Equityworld Futures : Pada perdagangan Kamis (7/5) nilai tukar rupiah yang ditransaksikan antarbank di Jakarta bergerak melemah sebesar 105 poin menjadi Rp 13.130 dibandingkan sebelumnya di posisi Rp 13.025 per dolar AS.  Kurs rupiah tertekan cukup dalam terhadap dolar AS merespon situasi ekonomi Indonesia yang diperkirakan masih akan melambat. Sementara Indeks Harga Saham Gabungan (IHSG) jatuh 34 poin akibat aksi jual saham oleh investor asing. Dana asing sekitar Rp 350 miliar mengalir ke luar lantai bursa.  Pada penutupan perdagangan Sesi I, IHSG turun 15,836 poin (0,31%) ke level 5.169,114. Pelemahan IHSG mengikut negatifnya pergerakan bursa di Asia.

Pelaku pasar membutuhkan kepastian dari pemerintah mengenai komitmennya untuk mendorong pembangunan infrastruktur, diharapkan pemerintah segera merealisasikan pembangunan infrastruktur sehingga pada akhirnya dapat mengangkat ekonomi domestik.  Data Non-Farm Payrolls (NFP) Amerika Serikat yang sedianya akan dirilis pada akhir pekan  Jumat (8/5) waktu setempat diperkirakan meningkat, situasi itu kembali menimbulkan spekulasi the Fed akan menaikan suku bunganya dalam waktu dekat.  Spekulasi itu membuat volatilitas rupiah menjadi tinggi. Data NFP cukup berpengaruh pada mata uang dunia karena dapat memberi gambaran bagi The Fed untuk menaikan suku bunganya.
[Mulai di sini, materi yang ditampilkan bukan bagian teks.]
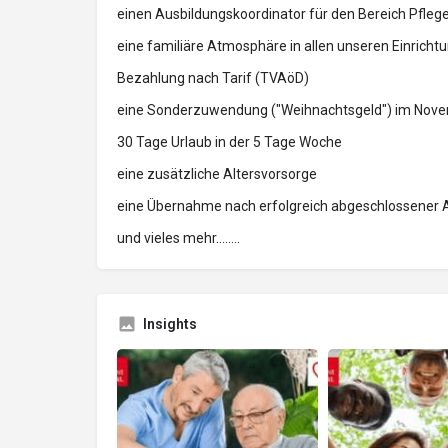
einen Ausbildungskoordinator für den Bereich Pfleg
eine familiäre Atmosphäre in allen unseren Einricht
Bezahlung nach Tarif (TVAöD)
eine Sonderzuwendung ("Weihnachtsgeld") im Nov
30 Tage Urlaub in der 5 Tage Woche
eine zusätzliche Altersvorsorge
eine Übernahme nach erfolgreich abgeschlossener 
und vieles mehr........
Insights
Di sisi lain,  Bank Indonesia (BI)  masih siaga di pasar valas domestik agar mata uang rupiah tidak terdepresiasi lebih dalam lagi agar tidak menimbulkan kepanikan di kalangan pelaku pasar uang.  Sementara itu, kurs tengah  BI  pada Kamis (7/5) ini tercatat mata uang rupiah bergerak melemah menjadi Rp 13.065 dibandingkan hari sebelumnya, Rabu (6/5) di posisi Rp 13.040 per dolar AS.

Dari bursa saham, investor asing langsung melepas saham, membuat Indeks kesulitan bergerak ke atas. Saham-saham unggulan jadi sasaran aksi jual, terutama sektor bank dan infrastruktur. Saham-saham ini kemarin sudah menguat cukup tinggi.  Pada akhir perdagangan, Kamis (7/5), IHSG terpangkas 34,464 poin (0,66%) ke level 5.150,486. Sementara Indeks unggulan LQ45 terkoreksi 7,661 poin (0,85%) ke level 890,043.  Transaksi investor asing hingga sore hari ini terpantau melakukan penjualan bersih (foreign net sell) senilai Rp 350,491 miliar di seluruh pasar.

Tercatat perdagangan hari ini berjalan cukup ramai dengan frekuensi transaksi sebanyak 248.629 kali dengan volume 7,183 miliar lembar saham senilai Rp 6,043 triliun. Sebanyak 109 saham naik, 174 turun, dan 96 saham stagnan.  Beberapa bursa regional menutup perdagangan hari ini dengan kompak melemah. Pasar saham China jatuh paling dalam hari ini.

Adapun bursa-bursa di Asia hingga siang hari ini, antara lain: Indeks Nikkei 225 anjlok 239,64 poin (1,23%) ke level 19.291,99, Indeks Hang Seng jatuh 350,94 poin (1,27) ke level 27.289,97, Indeks Komposit Shanghai ambruk 117,05 poin (2,77%) ke level 4.112,21, dan  Indeks Straits Times turun 29,05 poin (0,84%) ke level 3.430,74.